Every Reuters dispatch pinpoints the same culprit: persistent corporate foreign-currency demand, particularly from the energy sector. This is not an abstraction. Ghana is import-dependent for fuel and energy equipment. With Brent crude surging 55.7%, from $66.3 to $103.2 per barrel, the dollar bills landing on Ghanaian energy importers’ desks have grown by more than half. Simultaneously, cocoa, Ghana’s most important export earner and thus its most important source of dollar inflow, has collapsed 60.7% in global price, from $8,534 per tonne to $3,350. The FX market is being squeezed from both ends.
The Bank of Ghana holds regular FX auctions to supply the market, but the scale of demand is overwhelming them. On a single Tuesday in January 2026, bids totalling $424 million arrived against a $125 million allocation, a 3.4-times oversubscription. “The backlog of demand is likely to weigh on the local unit in coming sessions,” Andrews Akoto, Head of Trading at Absa Bank Ghana, told Reuters.
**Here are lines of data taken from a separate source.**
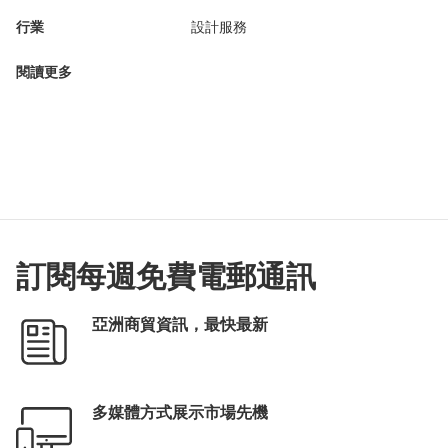
行業
設計服務
閱讀更多
訂閱每週免費電郵通訊
亞洲商貿資訊，最快最新
多媒體方式展示市場先機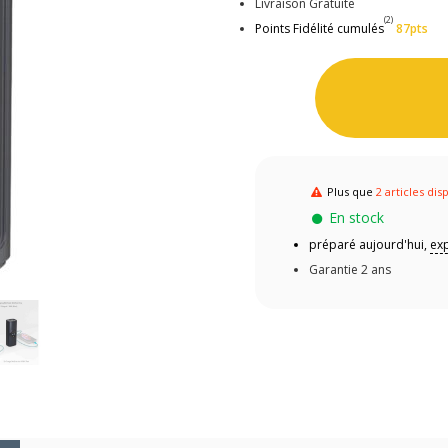
Livraison Gratuite
(2)
Points Fidélité cumulés
87pts
Plus que
2 articles dis
En stock
préparé aujourd'hui,
exp
Garantie 2 ans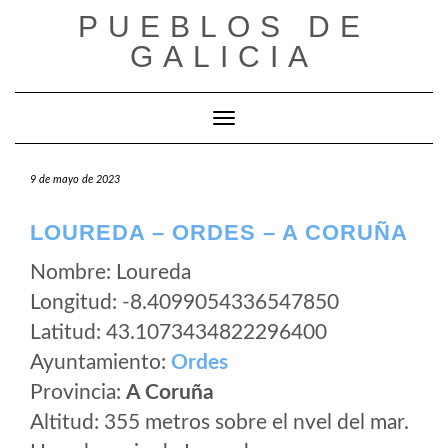
Saltar
PUEBLOS DE
al
GALICIA
contenido
Cambiar modo de navegación
9 de mayo de 2023
LOUREDA – ORDES – A CORUÑA
Nombre: Loureda
Longitud: -8.4099054336547850
Latitud: 43.1073434822296400
Ayuntamiento:
Ordes
Provincia:
A Coruña
Altitud: 355 metros sobre el nvel del mar.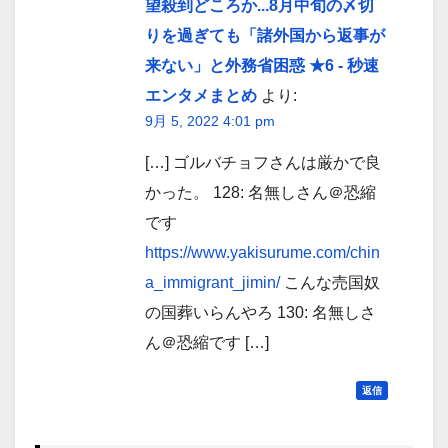
望殺到どころか...8月中旬の〆切
りを過ぎても「諸外国から返事が
来ない」と外務省困惑 ★6 - 秒速
エンタメまとめ
より:
9月 5, 2022 4:01 pm
[…] ゴルバチョフさんは厳かで良
かった。 128: 名無しさん＠恐縮
です
https://www.yakisurume.com/chin
a_immigrant_jimin/
こんな売国奴
の国葬いらんやろ 130: 名無しさ
ん＠恐縮です […]
返信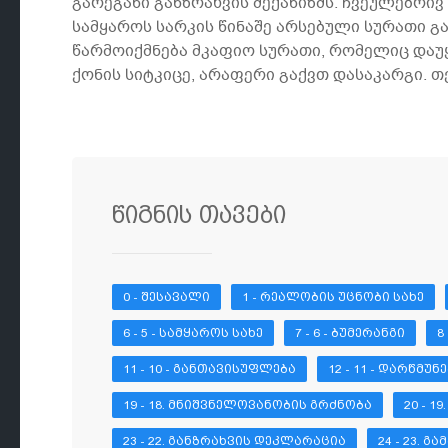
გარეგანი განზრახვის მექანიზმს. ჩვეულებრივ
სამყაროს სარკის წინაშე არსებული სურათი გ
წარმოიქმნება მკაფიო სურათი, რომელიც დაუ
ქონის სიტკიცე, არაფერი გაქვთ დასაკარგი. 
წიგნის თავები
0 - ᲨᲔᲡᲐᲕᲐᲚᲘ
1 - ᲠᲔᲐᲚᲝᲑᲘᲡ ᲣᲪᲜᲝᲑᲘ ᲡᲐᲮᲔ
6 - 5 - ᲡᲐᲛᲧᲐᲠᲝᲡ ᲡᲐᲮᲔ
7 - 6 - ᲑᲣᲛᲔᲠᲐᲜᲒᲘ
8
11 - 10 - ᲒᲐᲜᲗᲐᲕᲘᲡᲣᲤᲚᲔᲑᲐ
12 - 11 - ᲓᲐᲠᲬᲛᲣ
19 - 18. ᲛᲜᲘᲨᲕᲜᲔᲚᲝᲕᲐᲜᲝᲑᲘᲡ ᲒᲠᲫᲜᲝᲑᲐ
20 - 
23 - 22. ᲒᲐᲜᲖᲠᲐᲮᲕᲘᲡ ᲓᲔᲙᲚᲐᲠᲐᲪᲘᲐ
24 - 23. 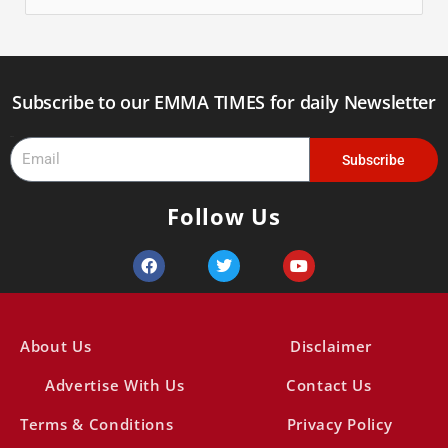
e
a
r
Subscribe to our EMMA TIMES for daily Newsletter
c
Email
h
Subscribe
f
Follow Us
o
r
F
T
Y
a
w
o
:
c
i
u
e
t
t
b
t
u
o
e
b
About Us
Disclaimer
o
r
e
k
Advertise With Us
Contact Us
Terms & Conditions
Privacy Policy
The same sentence, in various forms, appears in nearly every Reuters/LSEG weekly dispatch from January through May.
Here lies the counterintuitive trap. The very success of Ghana’s stabilization programme, lower inflation, lower interest rates, stronger growth, expanding credit, has driven up demand for imports and inputs. Private sector credit is growing at 28.7% year-on-year, funding the commercial activity that requires dollars. Lower T-bill rates (4.9%, down from 15.5%) reduce the carry incentive for investors to hold cedis rather than dollars. And the cedi’s own spectacular 40% appreciation in 2025 attracted speculative inflows that are now reversing, with traders selling cedis to take profits.
There is also an uncomfortable gap between the official LSEG-measured interbank rate and the informal forex market, where, as Reuters reported, traders are paying “far above d the informal forex market, where, as Reuters reported, traders are paying “far above official rates.” That wedge is where ordinary Ghanaians and small businesses live, paying the real price of a currency whose weakness the headline statistics understate.
The cedi’s 2026 slide is not evidence that Ghana’s recovery is a mirage. The macro gains are real. But they are gains on the wrong side of the equation. Reducing inflation does not generate dollars. Cutting the debt ratio does not replace cocoa export earnings. Raising the capital adequacy ratio of banks does not plug in an energy sector that burns through foreign exchange every single week.
What Ghana needs ,and what its indicators do not yet show ,is structural FX generation: domestic energy production that reduces import dependence, cocoa value-addition that earns more per tonne exported, capital markets deep enough to attract and retain institutional foreign investment, and a reserve base deployed with sufficient conviction to break the cycle of oversubscribed auctions and weekly depreciation predictions.
Until then, the paradox will persist: a country that has done almost everything right on paper, watching its currency fall week after week in the data feeds of the London Stock Exchange Group, and wondering why the market has not yet noticed.